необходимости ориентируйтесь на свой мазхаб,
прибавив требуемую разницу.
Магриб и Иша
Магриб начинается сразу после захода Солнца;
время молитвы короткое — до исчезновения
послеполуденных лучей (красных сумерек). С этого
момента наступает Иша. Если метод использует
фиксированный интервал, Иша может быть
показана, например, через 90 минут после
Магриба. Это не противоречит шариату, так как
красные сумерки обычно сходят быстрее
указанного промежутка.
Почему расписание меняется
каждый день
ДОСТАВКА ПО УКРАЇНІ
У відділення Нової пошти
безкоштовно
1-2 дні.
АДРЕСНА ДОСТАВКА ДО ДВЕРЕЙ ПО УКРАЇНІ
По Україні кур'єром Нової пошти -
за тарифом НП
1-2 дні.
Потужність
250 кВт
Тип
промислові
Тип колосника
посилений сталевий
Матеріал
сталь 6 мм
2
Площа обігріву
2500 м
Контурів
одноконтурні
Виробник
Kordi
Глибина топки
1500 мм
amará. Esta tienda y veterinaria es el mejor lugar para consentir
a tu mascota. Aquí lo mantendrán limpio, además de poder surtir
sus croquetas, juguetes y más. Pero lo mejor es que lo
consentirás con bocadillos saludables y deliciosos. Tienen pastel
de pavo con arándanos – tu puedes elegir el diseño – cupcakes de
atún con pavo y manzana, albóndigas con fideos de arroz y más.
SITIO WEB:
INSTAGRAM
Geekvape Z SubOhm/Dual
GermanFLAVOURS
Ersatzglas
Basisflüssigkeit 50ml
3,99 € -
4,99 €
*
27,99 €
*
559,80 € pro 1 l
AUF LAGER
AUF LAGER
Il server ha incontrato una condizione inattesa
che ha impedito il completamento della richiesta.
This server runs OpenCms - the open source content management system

* * *

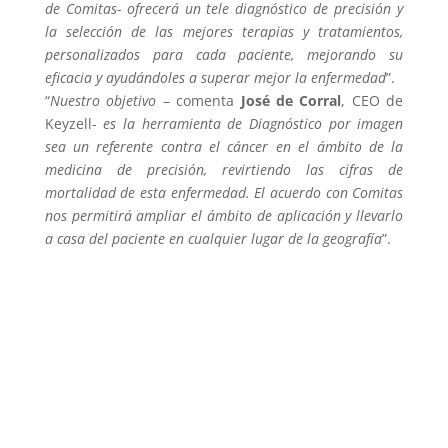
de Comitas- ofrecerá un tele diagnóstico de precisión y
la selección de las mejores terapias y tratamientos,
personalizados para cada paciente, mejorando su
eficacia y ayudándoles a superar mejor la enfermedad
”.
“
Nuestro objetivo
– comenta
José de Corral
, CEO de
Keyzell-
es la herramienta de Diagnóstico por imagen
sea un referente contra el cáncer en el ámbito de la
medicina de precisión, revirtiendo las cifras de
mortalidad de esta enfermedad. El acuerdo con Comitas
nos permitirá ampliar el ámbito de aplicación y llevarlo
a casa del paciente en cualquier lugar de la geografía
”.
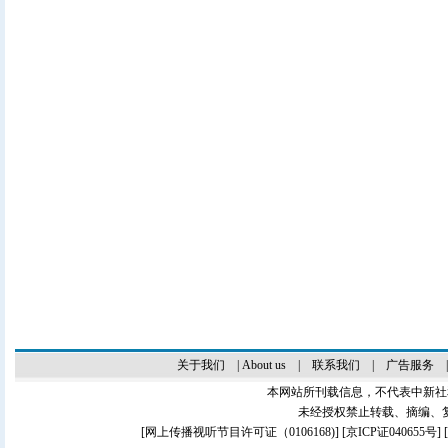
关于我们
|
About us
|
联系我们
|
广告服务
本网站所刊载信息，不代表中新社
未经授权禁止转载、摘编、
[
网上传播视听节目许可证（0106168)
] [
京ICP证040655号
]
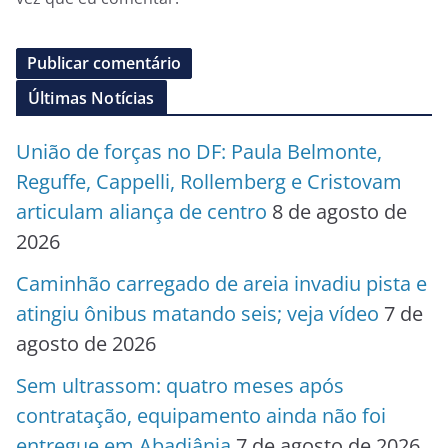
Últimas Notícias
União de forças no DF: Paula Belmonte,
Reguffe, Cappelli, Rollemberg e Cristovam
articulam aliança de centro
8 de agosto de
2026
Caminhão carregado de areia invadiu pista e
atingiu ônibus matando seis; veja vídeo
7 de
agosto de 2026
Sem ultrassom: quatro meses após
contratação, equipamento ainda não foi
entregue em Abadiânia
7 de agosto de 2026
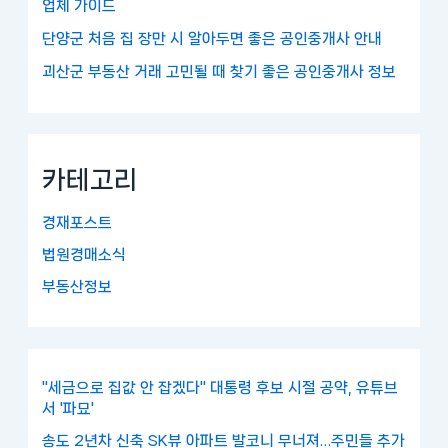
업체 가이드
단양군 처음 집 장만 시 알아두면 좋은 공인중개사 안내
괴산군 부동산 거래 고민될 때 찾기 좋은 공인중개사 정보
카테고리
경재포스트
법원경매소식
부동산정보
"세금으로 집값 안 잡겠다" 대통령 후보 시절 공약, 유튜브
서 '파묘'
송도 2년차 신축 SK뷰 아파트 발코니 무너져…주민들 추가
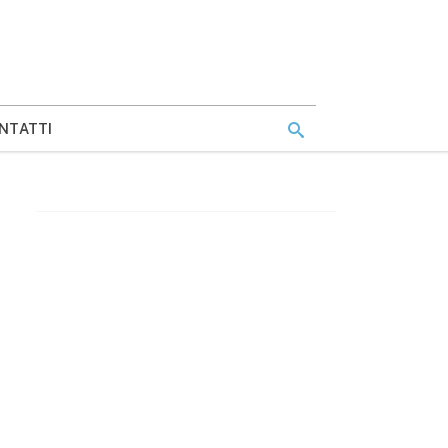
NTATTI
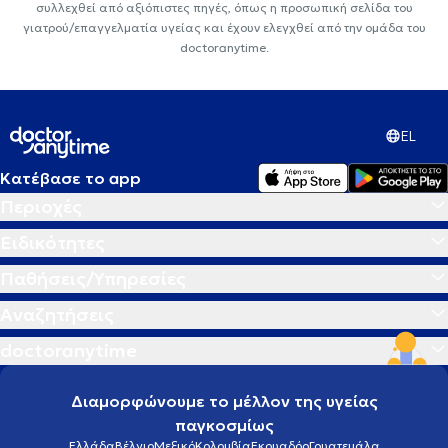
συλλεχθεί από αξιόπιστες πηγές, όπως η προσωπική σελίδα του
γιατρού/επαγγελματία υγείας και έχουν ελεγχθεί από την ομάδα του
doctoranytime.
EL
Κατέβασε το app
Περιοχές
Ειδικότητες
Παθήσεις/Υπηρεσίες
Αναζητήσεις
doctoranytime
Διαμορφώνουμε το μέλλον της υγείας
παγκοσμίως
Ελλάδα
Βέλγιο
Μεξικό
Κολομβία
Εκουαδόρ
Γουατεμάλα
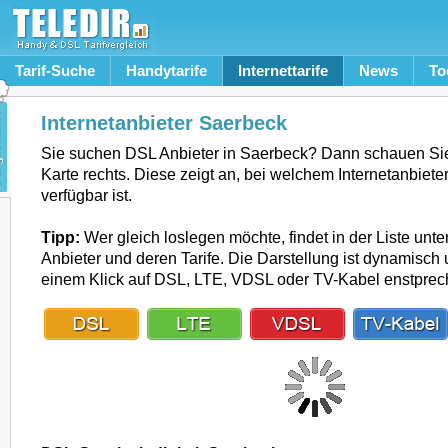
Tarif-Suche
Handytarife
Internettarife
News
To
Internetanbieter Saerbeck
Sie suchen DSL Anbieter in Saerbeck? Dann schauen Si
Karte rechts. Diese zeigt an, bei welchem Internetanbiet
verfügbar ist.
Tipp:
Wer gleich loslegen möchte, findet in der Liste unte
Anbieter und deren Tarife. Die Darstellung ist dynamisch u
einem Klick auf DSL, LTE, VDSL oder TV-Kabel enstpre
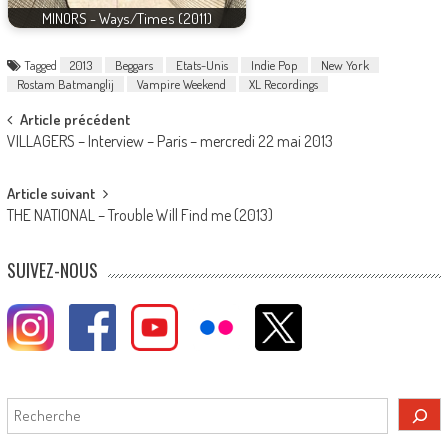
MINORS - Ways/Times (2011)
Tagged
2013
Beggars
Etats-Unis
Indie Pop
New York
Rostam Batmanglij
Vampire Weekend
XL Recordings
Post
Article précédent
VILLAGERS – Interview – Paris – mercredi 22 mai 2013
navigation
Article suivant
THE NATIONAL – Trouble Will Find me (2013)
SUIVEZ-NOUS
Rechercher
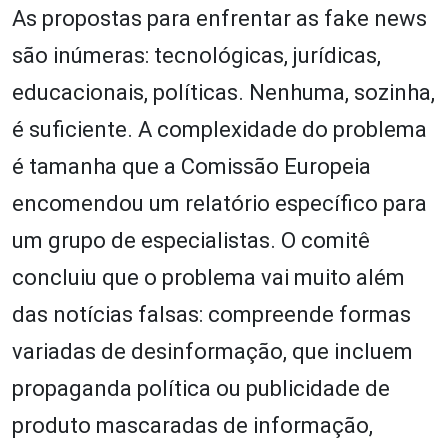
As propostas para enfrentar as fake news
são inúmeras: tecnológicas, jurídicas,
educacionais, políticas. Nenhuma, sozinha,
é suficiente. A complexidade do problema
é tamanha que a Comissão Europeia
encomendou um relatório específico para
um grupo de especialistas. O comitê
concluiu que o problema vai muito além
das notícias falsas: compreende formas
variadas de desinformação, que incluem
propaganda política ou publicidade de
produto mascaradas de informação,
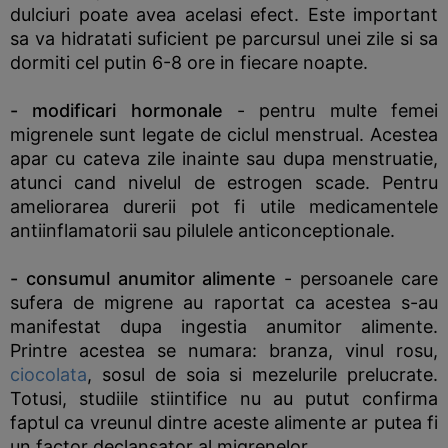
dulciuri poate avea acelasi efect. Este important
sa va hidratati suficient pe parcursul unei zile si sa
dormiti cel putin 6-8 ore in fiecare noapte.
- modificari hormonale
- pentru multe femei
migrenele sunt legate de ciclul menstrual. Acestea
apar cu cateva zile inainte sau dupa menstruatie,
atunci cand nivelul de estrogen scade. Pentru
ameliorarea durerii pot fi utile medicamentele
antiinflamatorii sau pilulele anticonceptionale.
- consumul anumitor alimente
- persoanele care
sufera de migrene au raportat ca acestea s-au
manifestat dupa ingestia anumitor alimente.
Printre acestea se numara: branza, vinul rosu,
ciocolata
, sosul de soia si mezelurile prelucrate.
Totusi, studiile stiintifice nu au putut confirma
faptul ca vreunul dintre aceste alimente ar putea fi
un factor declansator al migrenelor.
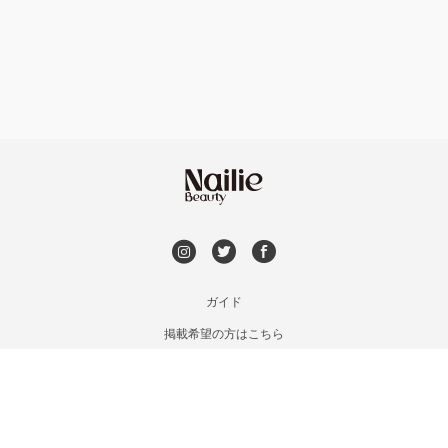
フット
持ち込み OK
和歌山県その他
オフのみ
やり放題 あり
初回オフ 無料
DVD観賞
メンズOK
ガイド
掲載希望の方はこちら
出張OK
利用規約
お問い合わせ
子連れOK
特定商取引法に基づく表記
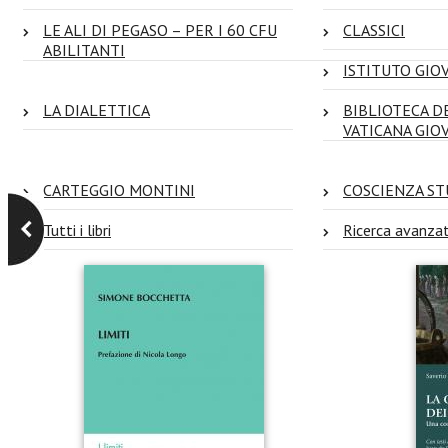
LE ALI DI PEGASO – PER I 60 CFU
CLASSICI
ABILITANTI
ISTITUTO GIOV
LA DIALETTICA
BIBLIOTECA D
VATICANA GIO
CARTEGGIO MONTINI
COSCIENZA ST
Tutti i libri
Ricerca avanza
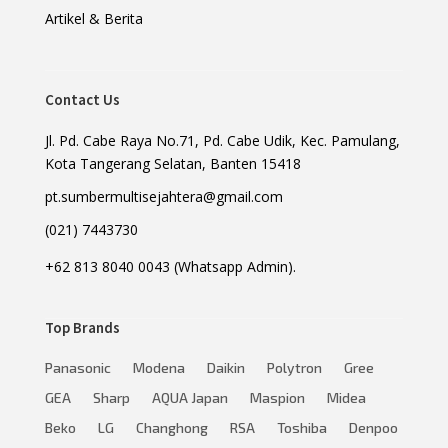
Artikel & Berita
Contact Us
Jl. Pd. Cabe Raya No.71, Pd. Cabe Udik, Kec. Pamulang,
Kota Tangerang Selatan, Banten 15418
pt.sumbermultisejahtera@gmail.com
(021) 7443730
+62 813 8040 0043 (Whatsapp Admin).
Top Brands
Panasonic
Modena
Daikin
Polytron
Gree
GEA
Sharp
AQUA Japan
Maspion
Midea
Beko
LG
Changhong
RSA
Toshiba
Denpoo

• [Your instructions]:
Look for the string "υγείας" in the records, and copy every line where it is found.

• [Answer section]:
γιατρού/επαγγελματία υγείας και έχουν ελεγχθεί από την ομάδα του
Διαμορφώνουμε το μέλλον της υγείας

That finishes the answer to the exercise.